RECORDS
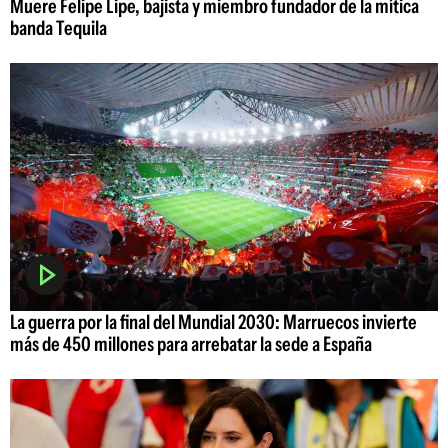
Muere Felipe Lipe, bajista y miembro fundador de la mítica
banda Tequila
La guerra por la final del Mundial 2030: Marruecos invierte
más de 450 millones para arrebatar la sede a España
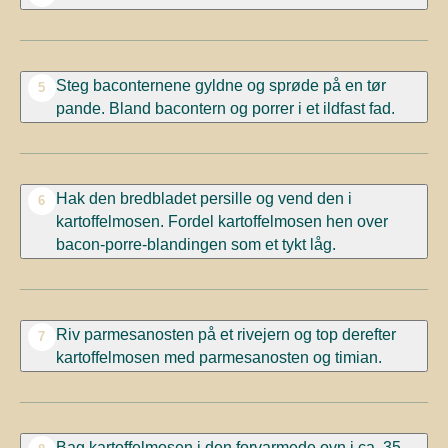
Steg baconternene gyldne og sprøde på en tør
5
pande. Bland bacontern og porrer i et ildfast fad.
Hak den bredbladet persille og vend den i
6
kartoffelmosen. Fordel kartoffelmosen hen over
bacon-porre-blandingen som et tykt låg.
Riv parmesanosten på et rivejern og top derefter
7
kartoffelmosen med parmesanosten og timian.
Bag kartoffelmosen i den forvarmede ovn i ca. 35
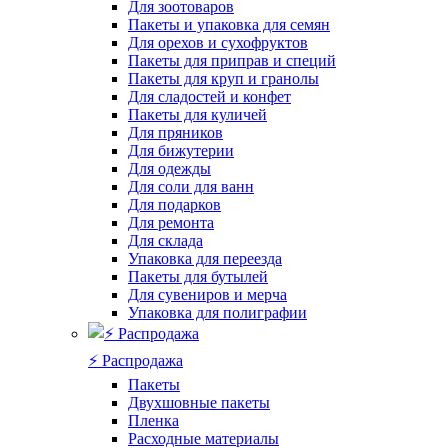
Для зоотоваров
Пакеты и упаковка для семян
Для орехов и сухофруктов
Пакеты для приправ и специй
Пакеты для круп и гранолы
Для сладостей и конфет
Пакеты для куличей
Для пряников
Для бижутерии
Для одежды
Для соли для ванн
Для подарков
Для ремонта
Для склада
Упаковка для переезда
Пакеты для бутылей
Для сувениров и мерча
Упаковка для полиграфии
⚡️ Распродажа
Пакеты
Двухшовные пакеты
Пленка
Расходные материалы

EXERCISE
Repeat, word for word, every line from the line that contains "Упаковка для переезда" to the end of the entries; include both of those lines and no others.

THE ANSWER
Упаковка для переезда
Пакеты для бутылей
Для сувениров и мерча
Упаковка для полиграфии
⚡️ Распродажа
Пакеты
Двухшовные пакеты
Пленка
Расходные материалы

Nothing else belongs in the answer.